David Mathews

Personal information
- Born: 25 May 1977 (age 49) England

Sport
- Sport: Field hockey
- Position: Forward

Senior career
- Years: Team / Caps / Goals
- 1995–2002: Canterbury / - / -
- 2002–2005: Amsterdam / - / -
- 2005–2008: Canterbury / - / -
- 2008–2010: Holcombe / - / -

National team
- Years: Team / Caps / Goals
- –: GB & England / 62 / -

= David Mathews (field hockey) =

English field hockey player

David Mathews (born 25 May 1977) is a retired English field hockey player.

== Biography ==
Mathews was educated at Simon Langton School and played club hockey for Canterbury in the Men's England Hockey League. While at Canterbury he was part of the England squad that competed in the men's tournament at the 2002 Commonwealth Games in Manchester.
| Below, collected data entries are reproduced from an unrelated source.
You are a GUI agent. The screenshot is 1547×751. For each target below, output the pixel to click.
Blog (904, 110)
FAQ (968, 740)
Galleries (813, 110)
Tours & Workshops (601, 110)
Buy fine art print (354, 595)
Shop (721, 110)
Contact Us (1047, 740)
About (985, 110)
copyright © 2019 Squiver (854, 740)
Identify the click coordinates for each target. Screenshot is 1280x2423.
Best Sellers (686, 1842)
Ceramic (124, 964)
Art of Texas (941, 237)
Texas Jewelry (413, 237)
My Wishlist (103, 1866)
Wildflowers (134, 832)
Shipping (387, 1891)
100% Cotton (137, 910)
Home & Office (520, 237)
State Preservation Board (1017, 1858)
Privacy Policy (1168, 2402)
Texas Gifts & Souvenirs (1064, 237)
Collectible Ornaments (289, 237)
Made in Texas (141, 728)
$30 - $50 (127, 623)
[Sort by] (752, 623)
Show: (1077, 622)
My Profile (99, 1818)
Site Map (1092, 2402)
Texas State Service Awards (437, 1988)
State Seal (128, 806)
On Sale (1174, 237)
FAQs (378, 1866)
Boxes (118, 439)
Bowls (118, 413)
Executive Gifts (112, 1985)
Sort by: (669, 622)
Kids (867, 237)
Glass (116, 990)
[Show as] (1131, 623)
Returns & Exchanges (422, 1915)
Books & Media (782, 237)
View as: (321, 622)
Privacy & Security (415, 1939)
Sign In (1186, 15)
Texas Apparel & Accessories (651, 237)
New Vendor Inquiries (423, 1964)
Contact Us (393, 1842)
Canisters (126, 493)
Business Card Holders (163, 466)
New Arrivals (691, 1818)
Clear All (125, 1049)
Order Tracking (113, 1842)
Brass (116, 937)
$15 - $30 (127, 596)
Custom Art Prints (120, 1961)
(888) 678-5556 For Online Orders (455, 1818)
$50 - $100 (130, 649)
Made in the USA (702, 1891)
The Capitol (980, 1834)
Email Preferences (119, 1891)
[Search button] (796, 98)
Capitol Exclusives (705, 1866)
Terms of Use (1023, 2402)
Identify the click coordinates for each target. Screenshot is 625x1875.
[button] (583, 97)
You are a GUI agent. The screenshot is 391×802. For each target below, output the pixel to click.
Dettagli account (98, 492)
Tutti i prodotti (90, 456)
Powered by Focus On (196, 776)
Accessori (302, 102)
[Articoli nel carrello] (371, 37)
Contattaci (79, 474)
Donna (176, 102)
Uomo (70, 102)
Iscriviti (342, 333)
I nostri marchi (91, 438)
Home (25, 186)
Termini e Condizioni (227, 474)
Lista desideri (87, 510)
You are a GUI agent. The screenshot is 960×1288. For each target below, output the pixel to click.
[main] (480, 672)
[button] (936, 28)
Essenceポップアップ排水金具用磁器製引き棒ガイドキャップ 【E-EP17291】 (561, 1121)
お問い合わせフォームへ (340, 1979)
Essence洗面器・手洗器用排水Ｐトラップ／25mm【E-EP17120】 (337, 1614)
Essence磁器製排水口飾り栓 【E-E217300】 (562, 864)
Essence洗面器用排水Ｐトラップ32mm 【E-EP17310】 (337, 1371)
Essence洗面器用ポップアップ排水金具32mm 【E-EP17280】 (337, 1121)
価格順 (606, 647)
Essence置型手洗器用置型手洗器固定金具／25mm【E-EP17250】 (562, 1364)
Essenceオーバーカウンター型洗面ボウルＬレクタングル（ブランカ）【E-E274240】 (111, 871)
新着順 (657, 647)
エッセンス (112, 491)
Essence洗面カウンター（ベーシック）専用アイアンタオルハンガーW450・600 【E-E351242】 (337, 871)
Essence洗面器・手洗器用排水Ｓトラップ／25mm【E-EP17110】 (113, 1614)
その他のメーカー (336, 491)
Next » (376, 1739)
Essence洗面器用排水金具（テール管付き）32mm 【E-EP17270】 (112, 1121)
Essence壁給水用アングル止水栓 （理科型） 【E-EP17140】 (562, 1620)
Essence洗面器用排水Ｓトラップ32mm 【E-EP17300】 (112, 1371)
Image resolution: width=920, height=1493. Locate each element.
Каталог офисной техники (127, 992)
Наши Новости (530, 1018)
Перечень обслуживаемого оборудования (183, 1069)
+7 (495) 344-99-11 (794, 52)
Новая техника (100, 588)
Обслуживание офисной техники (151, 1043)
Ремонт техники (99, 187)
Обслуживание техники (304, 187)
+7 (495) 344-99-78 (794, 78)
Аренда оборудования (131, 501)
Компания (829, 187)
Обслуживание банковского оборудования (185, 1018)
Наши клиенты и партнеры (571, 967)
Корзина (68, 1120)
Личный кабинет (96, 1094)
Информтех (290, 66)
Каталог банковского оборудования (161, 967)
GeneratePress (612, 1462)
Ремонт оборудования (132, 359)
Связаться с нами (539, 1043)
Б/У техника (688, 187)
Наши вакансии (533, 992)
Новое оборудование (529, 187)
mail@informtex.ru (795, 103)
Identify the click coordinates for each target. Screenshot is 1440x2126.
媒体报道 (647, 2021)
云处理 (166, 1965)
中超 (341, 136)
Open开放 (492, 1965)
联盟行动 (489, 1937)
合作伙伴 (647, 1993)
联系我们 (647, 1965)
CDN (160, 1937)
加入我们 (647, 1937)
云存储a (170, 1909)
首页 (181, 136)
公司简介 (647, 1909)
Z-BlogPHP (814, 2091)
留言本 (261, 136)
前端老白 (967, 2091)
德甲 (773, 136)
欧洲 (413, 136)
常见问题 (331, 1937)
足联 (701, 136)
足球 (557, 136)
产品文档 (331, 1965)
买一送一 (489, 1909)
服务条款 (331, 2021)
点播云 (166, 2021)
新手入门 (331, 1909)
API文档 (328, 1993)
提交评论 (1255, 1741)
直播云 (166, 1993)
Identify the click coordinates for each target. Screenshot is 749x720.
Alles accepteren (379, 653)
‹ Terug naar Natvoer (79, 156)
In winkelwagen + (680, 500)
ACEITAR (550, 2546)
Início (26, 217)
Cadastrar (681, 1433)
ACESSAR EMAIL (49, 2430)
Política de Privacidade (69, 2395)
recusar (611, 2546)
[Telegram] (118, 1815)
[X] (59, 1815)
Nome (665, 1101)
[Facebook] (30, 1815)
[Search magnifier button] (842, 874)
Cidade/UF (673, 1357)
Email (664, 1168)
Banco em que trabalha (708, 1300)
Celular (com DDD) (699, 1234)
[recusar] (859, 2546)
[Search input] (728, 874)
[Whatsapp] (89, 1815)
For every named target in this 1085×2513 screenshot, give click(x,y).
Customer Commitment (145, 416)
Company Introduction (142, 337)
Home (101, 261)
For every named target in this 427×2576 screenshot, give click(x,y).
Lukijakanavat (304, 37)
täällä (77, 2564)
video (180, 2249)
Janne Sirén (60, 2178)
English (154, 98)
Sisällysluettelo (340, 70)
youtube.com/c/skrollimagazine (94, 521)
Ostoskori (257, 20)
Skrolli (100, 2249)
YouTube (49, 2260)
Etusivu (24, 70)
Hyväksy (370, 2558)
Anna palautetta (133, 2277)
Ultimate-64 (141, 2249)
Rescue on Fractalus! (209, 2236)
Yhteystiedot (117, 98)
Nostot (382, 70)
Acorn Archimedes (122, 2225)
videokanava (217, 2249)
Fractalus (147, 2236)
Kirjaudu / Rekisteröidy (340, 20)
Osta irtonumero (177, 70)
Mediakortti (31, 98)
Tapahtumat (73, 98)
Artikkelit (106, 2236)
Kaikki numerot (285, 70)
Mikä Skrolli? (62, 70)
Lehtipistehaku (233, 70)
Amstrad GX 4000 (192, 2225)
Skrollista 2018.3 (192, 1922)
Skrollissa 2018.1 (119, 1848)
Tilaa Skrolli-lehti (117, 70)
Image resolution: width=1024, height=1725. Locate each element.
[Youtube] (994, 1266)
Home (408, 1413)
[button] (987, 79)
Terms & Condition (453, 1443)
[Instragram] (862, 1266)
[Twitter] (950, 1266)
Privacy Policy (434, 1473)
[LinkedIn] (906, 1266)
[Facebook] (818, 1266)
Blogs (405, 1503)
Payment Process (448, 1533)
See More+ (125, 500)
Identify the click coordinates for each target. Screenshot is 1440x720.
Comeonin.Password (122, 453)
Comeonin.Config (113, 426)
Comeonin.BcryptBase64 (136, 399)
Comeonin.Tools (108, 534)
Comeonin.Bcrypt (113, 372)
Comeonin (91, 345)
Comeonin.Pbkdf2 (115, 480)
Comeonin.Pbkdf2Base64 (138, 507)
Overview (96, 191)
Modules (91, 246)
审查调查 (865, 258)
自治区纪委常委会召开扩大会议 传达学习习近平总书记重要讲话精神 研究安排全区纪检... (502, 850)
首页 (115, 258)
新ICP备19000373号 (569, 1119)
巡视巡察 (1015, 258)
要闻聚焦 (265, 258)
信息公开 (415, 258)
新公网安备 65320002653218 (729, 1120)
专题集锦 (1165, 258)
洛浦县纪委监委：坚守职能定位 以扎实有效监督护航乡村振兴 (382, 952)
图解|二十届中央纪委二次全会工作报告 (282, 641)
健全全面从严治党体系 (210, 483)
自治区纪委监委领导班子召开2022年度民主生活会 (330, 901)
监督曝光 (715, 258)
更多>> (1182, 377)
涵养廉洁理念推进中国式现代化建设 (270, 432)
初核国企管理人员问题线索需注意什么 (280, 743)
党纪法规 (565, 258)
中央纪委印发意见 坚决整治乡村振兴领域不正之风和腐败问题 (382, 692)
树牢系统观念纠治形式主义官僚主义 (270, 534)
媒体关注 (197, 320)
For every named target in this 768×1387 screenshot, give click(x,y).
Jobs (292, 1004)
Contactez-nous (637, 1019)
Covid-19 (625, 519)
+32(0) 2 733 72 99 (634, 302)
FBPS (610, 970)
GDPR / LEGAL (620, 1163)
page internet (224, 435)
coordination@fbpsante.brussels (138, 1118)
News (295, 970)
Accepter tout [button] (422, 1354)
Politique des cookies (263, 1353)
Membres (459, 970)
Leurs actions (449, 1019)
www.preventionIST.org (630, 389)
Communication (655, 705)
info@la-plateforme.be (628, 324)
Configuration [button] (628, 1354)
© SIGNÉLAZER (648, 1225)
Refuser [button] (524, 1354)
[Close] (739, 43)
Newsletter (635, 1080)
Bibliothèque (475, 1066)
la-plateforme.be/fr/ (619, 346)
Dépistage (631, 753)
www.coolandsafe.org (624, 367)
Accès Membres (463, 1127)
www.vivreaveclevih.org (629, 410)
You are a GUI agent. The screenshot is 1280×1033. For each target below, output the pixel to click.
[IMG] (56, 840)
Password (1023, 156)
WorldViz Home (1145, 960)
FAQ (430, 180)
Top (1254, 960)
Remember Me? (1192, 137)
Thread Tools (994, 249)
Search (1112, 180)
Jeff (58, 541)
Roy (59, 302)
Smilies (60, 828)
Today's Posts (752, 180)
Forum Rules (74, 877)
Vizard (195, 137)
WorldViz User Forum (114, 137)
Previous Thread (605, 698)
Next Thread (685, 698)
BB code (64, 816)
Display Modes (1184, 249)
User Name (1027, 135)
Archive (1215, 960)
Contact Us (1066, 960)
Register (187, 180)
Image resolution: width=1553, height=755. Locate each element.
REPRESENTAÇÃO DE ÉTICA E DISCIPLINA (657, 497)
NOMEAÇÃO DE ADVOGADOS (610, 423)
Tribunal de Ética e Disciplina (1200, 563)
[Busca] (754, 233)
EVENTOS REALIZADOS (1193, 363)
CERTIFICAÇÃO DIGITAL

Later, Mathews played club hockey for in Netherlands playing for Amsterdam and after another spell with Canterbury then played for Holcombe.

Mathews was a player/assistant coach for 9 years at Canterbury and head coach for Richmond Hockey Club for 6 years. Additionally, he worked as head of hockey for Gordon's School. In 2021, Mathews was appointed Director of Hockey at Old Cranleighan Hockey Club.